NATO and the United States confirmed the latest violation, with NATO Secretary-General Jens Stoltenberg immediately urging Russia not to escalate tension by continuing its airspace violations.
Çavuşoğlu said the breach was also determined by the NATO center in Spain, recalling Stoltenberg’s statement on the issue.
Russia has denied that it violated Turkey’s airspace on Jan. 29, just as it denied the violation on Nov. 24, 2015, which led to Turkey’s downing of the Russian jet and the death of two pilots. That incident sent relations between Ankara and Moscow on a downward spiral and led to Russia announcing a raft of economic sanctions against Turkey.
Russian Defense Ministry spokesman Maj. Gen. Igor Konashenkov denied on Jan. 30 that there was any violation of Turkey’s airspace and called Turkish statements “unsubstantiated propaganda.” His statement was carried by state news agencies Tass and RIA Novosti.
Çavuşoğlu said this denial was a “typical attitude” of Russia lately and all details of the breach had been shared with Russia.
“We not only see Russia as a neighbor. We also see them as an important partner.

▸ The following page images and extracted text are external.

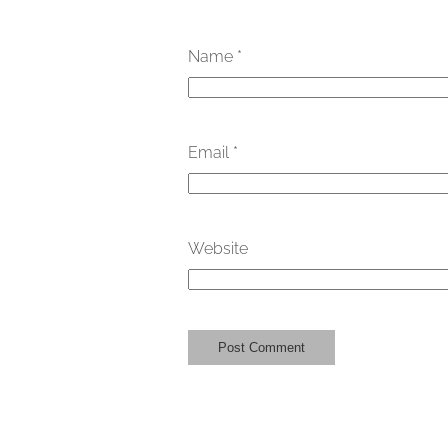
Name
*
Email
*
Website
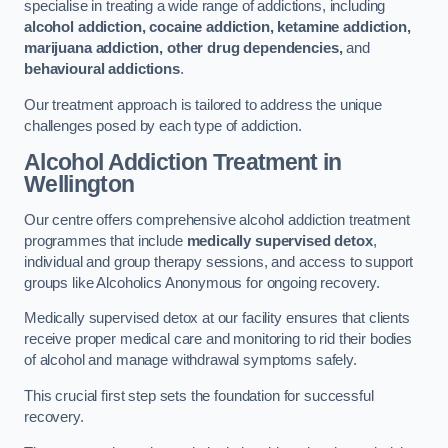
specialise in treating a wide range of addictions, including
alcohol addiction, cocaine addiction, ketamine addiction,
marijuana addiction, other drug dependencies,
and
behavioural addictions
.
Our treatment approach is tailored to address the unique
challenges posed by each type of addiction.
Alcohol Addiction Treatment
in
Wellington
Our centre offers comprehensive alcohol addiction treatment
programmes that include
medically supervised detox
,
individual and group therapy sessions, and access to support
groups like Alcoholics Anonymous for ongoing recovery.
Medically supervised detox at our facility ensures that clients
receive proper medical care and monitoring to rid their bodies
of alcohol and manage withdrawal symptoms safely.
This crucial first step sets the foundation for successful
recovery.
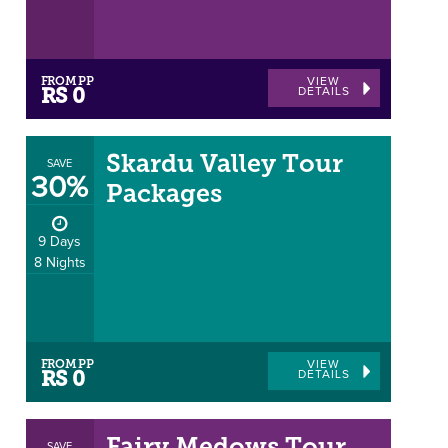
FROM PP
VIEW
DETAILS
RS 0
Skardu Valley Tour
SAVE
30%
Packages
9 Days
8 Nights
FROM PP
VIEW
DETAILS
RS 0
SAVE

We want to normalize our relations [with Russia] but one-sided steps are not enough for this to happen,” he added.
Turkish Prime Minister Ahmet Davutoğlu also said Russia “could never cover up a violation of Turkey’s airspace,” as the intrusion was detected on both Turkish and NATO radar.
“As no country in the world is isolated, it is impossible to hide a violation of airspace that actually occurred or make one that never occurred look like it actually did,” Davutoğlu said in a news conference at Saudi Arabia’s Royal Palace on Jan. 31 in Riyadh.

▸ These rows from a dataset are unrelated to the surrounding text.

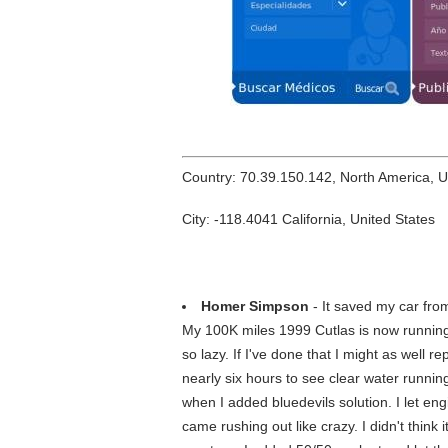
Country: 70.39.150.142, North America, 
City: -118.4041 California, United States
Homer Simpson
- It saved my car fro
My 100K miles 1999 Cutlas is now running 
so lazy. If I've done that I might as well 
nearly six hours to see clear water runnin
when I added bluedevils solution. I let en
came rushing out like crazy. I didn't think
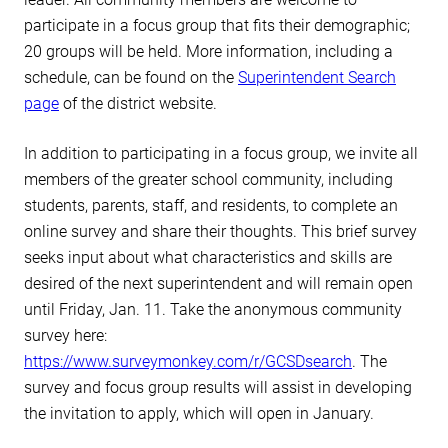
participate in a focus group that fits their demographic;
20 groups will be held. More information, including a
schedule, can be found on the
Superintendent Search
page
of the district website.
In addition to participating in a focus group, we invite all
members of the greater school community, including
students, parents, staff, and residents, to complete an
online survey and share their thoughts. This brief survey
seeks input about what characteristics and skills are
desired of the next superintendent and will remain open
until Friday, Jan. 11. Take the anonymous community
survey here:
https://www.surveymonkey.com/r/GCSDsearch
. The
survey and focus group results will assist in developing
the invitation to apply, which will open in January.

“Russia cannot [cover up] the violations it committed on any grounds,” he added.
The U.S. also called on Russia to respect Turkey’s airspace late on Jan. 30.
“The United States joins NATO in standing in solidarity with Turkey and we call on Russia to respect Turkish airspace and cease activities that risk further heightening instability in the region,” Pentagon spokesman Mark Wright said.
Meanwhile, Foreign Minister Çavuşoğlu said he hoped Russia would adopt a “more positive manner” in favor of a political transformation of Syria, adding that it should target the Islamic State of Iraq and the Levant (ISIL) in Syria rather than the opposition forces.
Russia is a staunch supporter of Syrian President Bashar al-Assad and forces loyal to him.